Riprendiamo un editoriale di Alessandro Pedone su www.aduc.it, Associazione per i diritti degli utenti e dei consumatori:
Ha ancora senso parlare di “valore” degli strumenti finanziari?
Negli incontri sui territori, immancabilmente, le domande sul concetto di “valore” sono sempre al centro dei dibattiti, specialmente adesso che la confusione nella percezione di “pericolo finanziario” la fa da padrona.
Tassi negativi, rendimenti azzerati e risparmi falciati da banche insolventi, investimenti che non rendono e denaro che non produce più denaro (per il comune cittadino, chiaramente…), Banche centrali che fanno “Quantitative easing” a turno da anni…
Il nuovo “normale” non corrisponde a quanto da noi vissuto, da sempre, dove i risparmi producevano interessi e la produzione di denaro ex nihilo era meno evidente, gestita in modo molto meno spregiudicato.

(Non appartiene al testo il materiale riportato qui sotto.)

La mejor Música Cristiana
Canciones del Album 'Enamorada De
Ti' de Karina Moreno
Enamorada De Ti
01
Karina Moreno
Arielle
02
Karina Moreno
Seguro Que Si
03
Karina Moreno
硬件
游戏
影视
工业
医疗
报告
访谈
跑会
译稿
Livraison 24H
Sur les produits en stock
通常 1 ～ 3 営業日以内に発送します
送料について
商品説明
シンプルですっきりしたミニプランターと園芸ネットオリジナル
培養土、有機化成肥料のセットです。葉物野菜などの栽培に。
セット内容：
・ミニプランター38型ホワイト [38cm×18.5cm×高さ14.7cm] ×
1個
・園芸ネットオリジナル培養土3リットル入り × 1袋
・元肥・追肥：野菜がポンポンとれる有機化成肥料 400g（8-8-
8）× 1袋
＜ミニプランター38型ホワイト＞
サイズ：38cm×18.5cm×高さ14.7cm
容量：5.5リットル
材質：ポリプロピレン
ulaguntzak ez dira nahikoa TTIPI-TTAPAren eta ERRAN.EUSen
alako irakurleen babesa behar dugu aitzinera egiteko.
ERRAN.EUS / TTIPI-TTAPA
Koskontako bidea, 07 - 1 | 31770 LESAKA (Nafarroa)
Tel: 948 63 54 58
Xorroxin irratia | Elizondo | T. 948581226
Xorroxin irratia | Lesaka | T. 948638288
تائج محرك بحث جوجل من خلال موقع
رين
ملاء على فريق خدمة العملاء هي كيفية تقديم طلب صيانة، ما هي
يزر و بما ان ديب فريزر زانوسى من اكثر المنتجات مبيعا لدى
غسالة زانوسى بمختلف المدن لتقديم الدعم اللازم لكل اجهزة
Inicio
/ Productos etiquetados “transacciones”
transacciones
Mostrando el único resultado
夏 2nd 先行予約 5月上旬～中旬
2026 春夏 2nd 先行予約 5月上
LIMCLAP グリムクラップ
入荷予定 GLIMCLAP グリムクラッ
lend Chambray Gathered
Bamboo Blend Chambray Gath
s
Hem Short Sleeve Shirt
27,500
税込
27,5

Adesso molte cose sono in tv, sui giornali, sul web, alla luce del sole, ma molte persone non dispongono del bagaglio culturale per interpretarle; se lo avesse riclassificherebbe molte cose del passato e del presente, nonché ripianificherebbe il suo futuro economico non sulla base del denaro, o meglio non solo su quello.
E allora dov’è il valore? Nel nostro lavoro, nei beni e servizi che produciamo: non si crea ricchezza stampando denaro. Noi pensiamo che il futuro si regga, e molto, sui reali “veicoli di valore” che sono proprio i beni e servizi da noi generati, all’interno di relazioni di scambio che salti il denaro convenzionale.